B. UNE LONGUE PÉRIODE DE CROISSANCE FORTE ET CONTINUE

Le programme de développement économique engagé par le régime du général Soeharto dès la fin des années soixante s'est appuyé sur une action volontariste de l'Etat et sur une importante aide étrangère. Vingt-cinq années plus tard, le décollage économique de l'Indonésie a suscité, jusqu'à il y a quelques mois, bien des appréciations élogieuses, alors qu'aux côtés de résultats flatteurs ont subsisté certaines zones d'ombre, annonciatrices des déboires futurs.

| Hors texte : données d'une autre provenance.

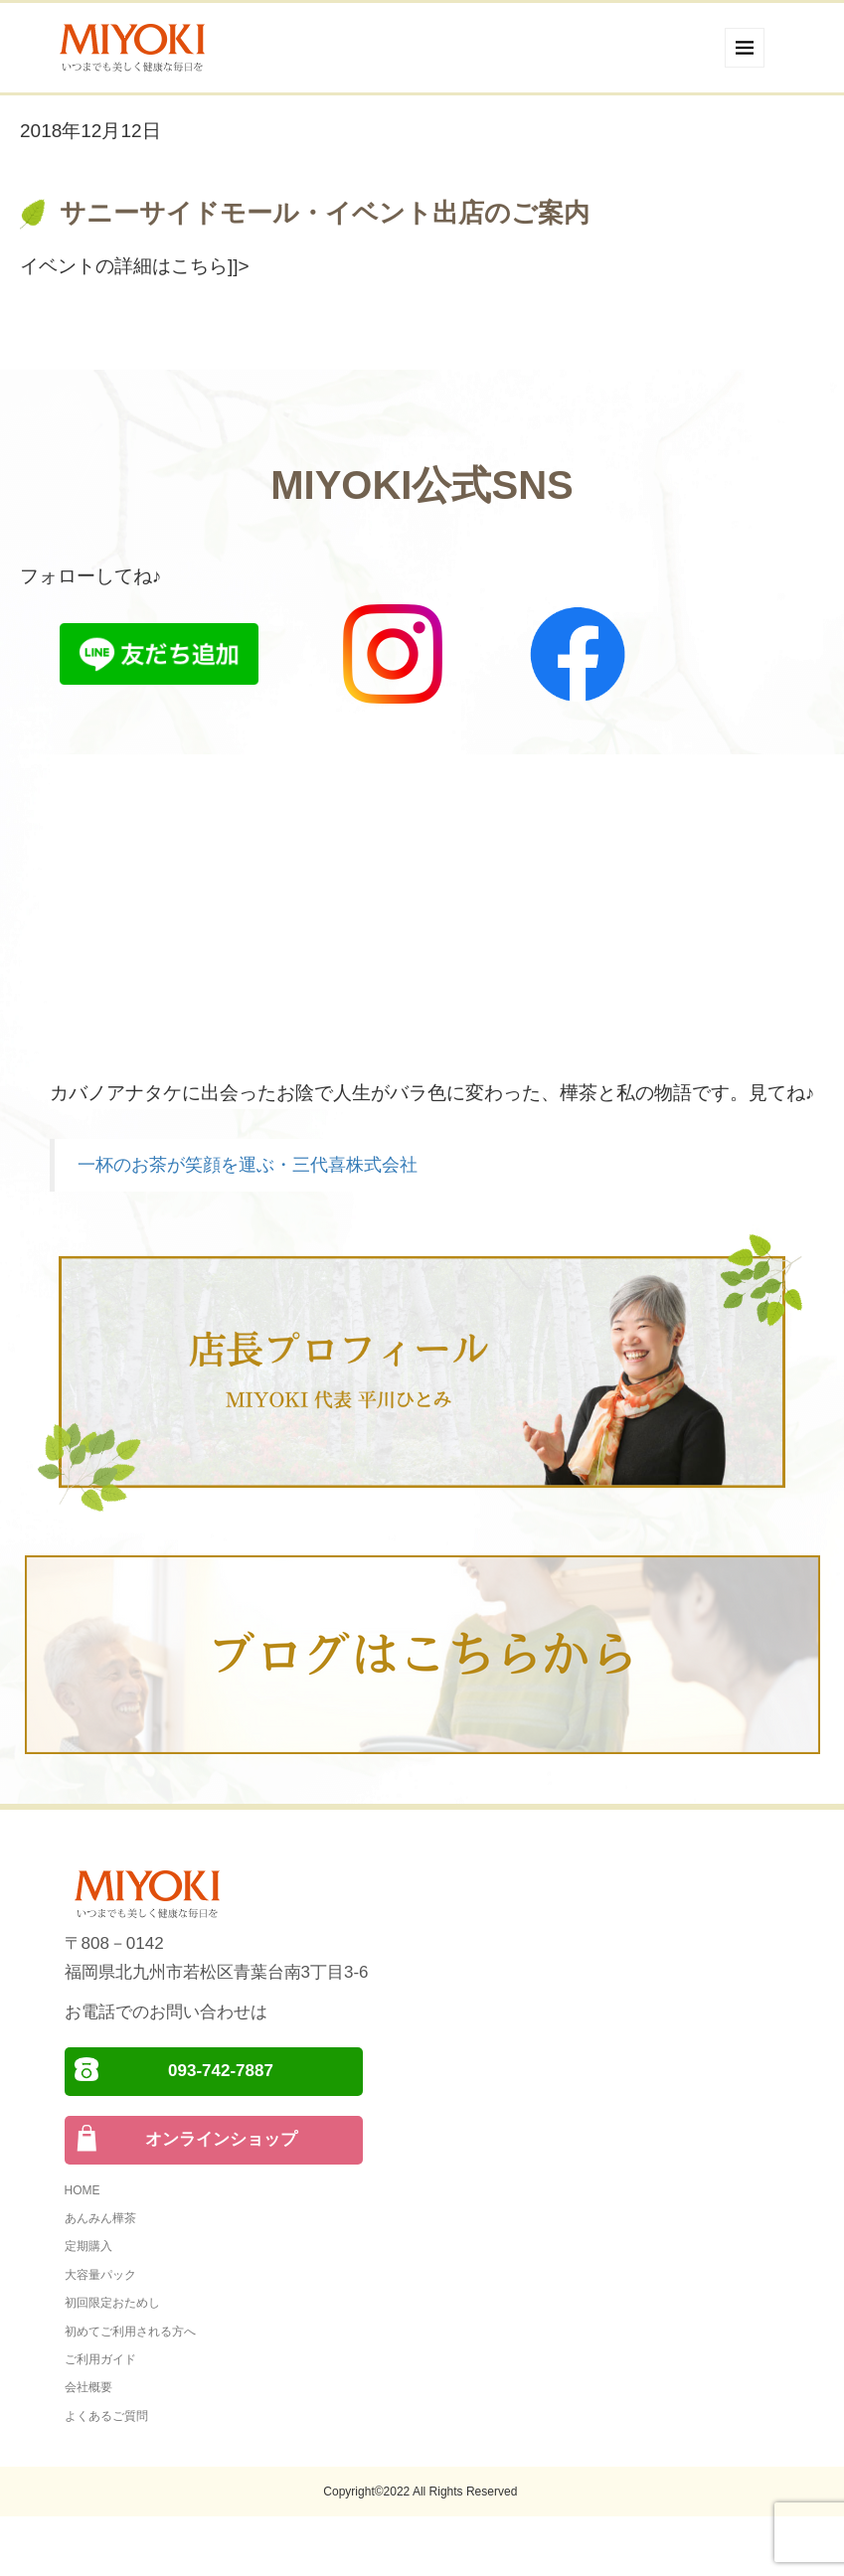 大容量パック (100, 2275)
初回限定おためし (112, 2303)
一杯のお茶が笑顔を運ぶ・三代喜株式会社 (248, 1165)
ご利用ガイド (100, 2359)
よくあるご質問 (106, 2416)
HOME (82, 2190)
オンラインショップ (221, 2139)
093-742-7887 (220, 2070)
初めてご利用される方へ (130, 2331)
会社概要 (88, 2387)
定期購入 (88, 2246)
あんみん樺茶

1. Une action volontariste en faveur du développement économique

L'autorité politique a incontestablement donné l'impulsion décisive à la mise en oeuvre du développement économique de l'Indonésie depuis la fin des années soixante, illustrant une conception dirigiste qui ne s'est guère atténuée au fil du temps. Avec méthode et constance, elle a défini des plans de développement à long terme, couvrant une période de vingt-cinq ans, eux-mêmes décomposés en cinq plans quinquennaux, assortis d'objectifs en termes d'investissements et de croissance.

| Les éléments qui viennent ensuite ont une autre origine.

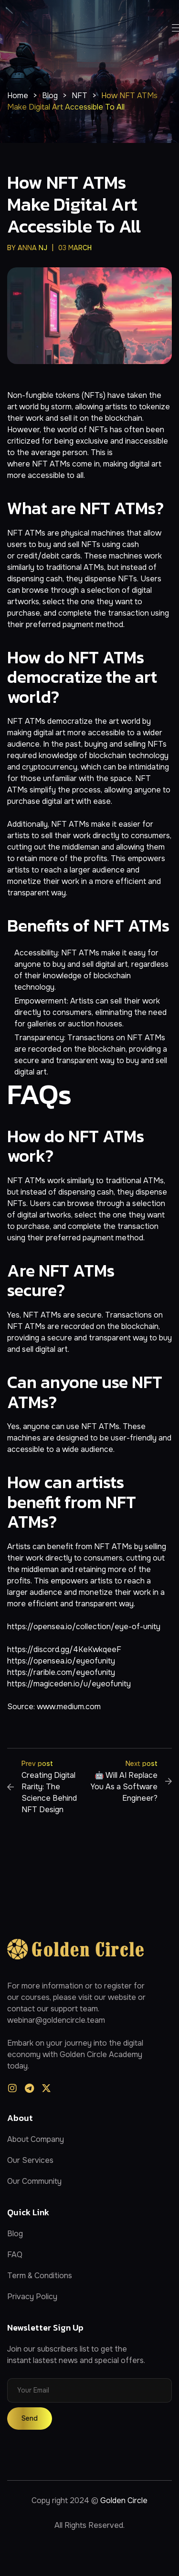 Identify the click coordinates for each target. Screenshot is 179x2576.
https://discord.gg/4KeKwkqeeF (64, 1649)
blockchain (123, 418)
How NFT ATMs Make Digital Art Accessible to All (74, 204)
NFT (40, 464)
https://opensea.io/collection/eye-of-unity (83, 1627)
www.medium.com (69, 1707)
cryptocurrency (49, 767)
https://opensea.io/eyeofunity (61, 1661)
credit (27, 556)
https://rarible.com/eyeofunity (61, 1672)
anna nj (32, 247)
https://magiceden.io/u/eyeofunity (69, 1684)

Le premier plan à long terme a couvert la période 1969-1994. Un deuxième plan a été défini pour la période 1994-2019 et il a été amorcé par le 6e plan quinquennal 1994-1999.

Au travers de ces plans, trois orientations ont successivement été mises en oeuvre, avec des concours financiers extérieurs : la mise en valeur des ressources naturelles du pays , le développement d'une industrie nationale et enfin, l'ouverture à l'extérieur et l'insertion dans l'économie internationale .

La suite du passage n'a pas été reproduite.